Introduction

AlphaGo

AlphaGo was the first AI to beat top human Go players. AlphaGo combines CNN with MCTS to play Go at a superhuman level.

It first trains two types of networks (policy network & value network & rollout policy), using the current game board combined with several handcrafted Go features as input:

image.png

Then integrates the networks into MCTS to enhance the basic tree search.

image.png

AlphaGo Zero removes all human input.

  • It learns only from self-play and starts from random play.
  • Its input is just the raw board (white_stones), with no handcrafted features.
  • It uses one unified neural network that outputs both policy and value.
  • Its search is simpler (no rollouts) and relies entirely on the neural network.

Method

AlphaGo Zero

Network

The network takes the raw board state and outputs:

  • p: a distribution over moves
  • v: probability of winning

It is made from deep residual blocks with batch norm and ReLU.

image.png

Training the Network

In each training position, MCTS is run using the current network.

MCTS produces an improved move distribution π through simulation like AlphaGo.

image.png

MCTS can therefore be viewed as a policy improvement operator.
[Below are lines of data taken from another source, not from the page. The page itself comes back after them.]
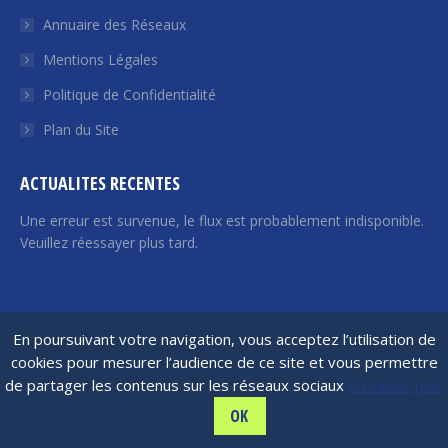
une
Annuaire des Réseaux
nouvelle
nouvelle
nouvelle
nouvelle
nouvelle
fenêtre
fenêtre
fenêtre
fenêtre
fenêtre
Mentions Légales
Politique de Confidentialité
Plan du Site
ACTUALITES RECENTES
Une erreur est survenue, le flux est probablement indisponible.
Veuillez réessayer plus tard.
France Angels | 2026 © Tous droits réservés
En poursuivant votre navigation, vous acceptez l’utilisation de
cookies pour mesurer l’audience de ce site et vous permettre
de partager les contenus sur les réseaux sociaux
En savoir plus
OK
A new move is selected from π, and the self-play game continues.

image.png

After each game, the terminal result gives a final value z.
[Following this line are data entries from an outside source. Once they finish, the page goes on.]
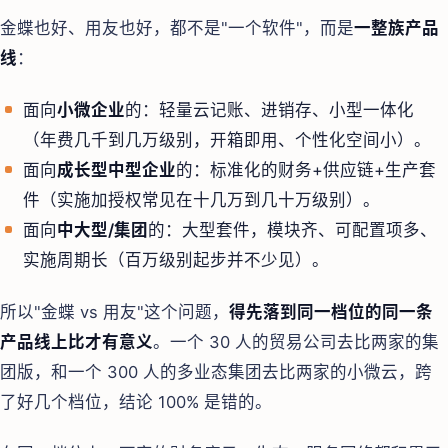
金蝶也好、用友也好，都不是"一个软件"，而是
一整族产品
线
：
面向
小微企业
的：轻量云记账、进销存、小型一体化
（年费几千到几万级别，开箱即用、个性化空间小）。
面向
成长型中型企业
的：标准化的财务+供应链+生产套
件（实施加授权常见在十几万到几十万级别）。
面向
中大型/集团
的：大型套件，模块齐、可配置项多、
实施周期长（百万级别起步并不少见）。
所以"金蝶 vs 用友"这个问题，
得先落到同一档位的同一条
产品线上比才有意义
。一个 30 人的贸易公司去比两家的集
团版，和一个 300 人的多业态集团去比两家的小微云，跨
了好几个档位，结论 100% 是错的。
Training uses three terms to update the network:

  • (z − v)² → match value prediction to the outcome
  • −πᵀ log p → match network policy to the MCTS policy
  • L2 regularization

Continuous Self-Improvement

AlphaGo Zero repeatedly plays self-play games, updates the network, and replaces the old version when the new model wins enough evaluation games.

Over many iterations, the system improves rapidly and surpasses earlier AlphaGo versions.

Novelty

  1. It’s trained solely by self-play RL, starting from ran­dom play, without any supervision or use of human data.
  2. It uses only the black and white stones from the board as input features.
  3. It uses a single neural network, rather than separate policy and value networks.
  4. It uses a simpler tree search that relies upon this single neural network to evaluate positions and sample moves.